Initially, after the first five calls or so, I was just pretty pissed off. Watching St. Louis lose to a team like Milwaukee is bad enough, but Brewers fans don’t often have anything to rub in the face of a Pirates fan, much less a Cardinals fan, so they can get pretty out of control about it when they get the opportunity.
After about five more calls, that feeling of anger started to subside, gradually replaced by a feeling of sheer pity. I mean, when you think about it, it’s just sort of sad. The Cardinals have the second-most World Series championships of all time, behind only the Yankees. And these poor, bitter kids from Wisconsin really, genuinely felt as though one victory (occurring 161 games away from the playoffs) was in some way meaningful. This is what Brewers fans consider an accomplishment — one day of the season over .500. You’ve got to feel a little bit sorry for them for that.

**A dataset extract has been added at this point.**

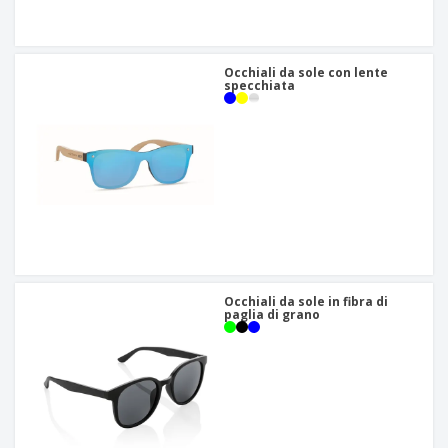
Occhiali da sole con lente
specchiata
Occhiali da sole in fibra di
paglia di grano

Then, finally, after the fifteenth time hanging up on a stupid “eh”-saying Canadian-wannabe, I started to realize that — even if their tauntings were a bit premature, not to mention unreasonable — they were somewhat reassuring. It’s early spring, girls are starting to become visible again as they shed the layers of North Face gear, the lake is a lake again and it’s early baseball season. It’s a great time of year. When else can everyone, even Brewers fans, have this much to hope for?
Peter Gammons, probably the most in-the-loop baseball reporter around, just predicted that the Cubs would beat the Red Sox in the World Series. The f-cking Cubs and the Red Sox … playing in the World Series …
If a guy like Gammons can believe two cursed clubs like those will make runs at a championship, anyone can believe that anything can happen.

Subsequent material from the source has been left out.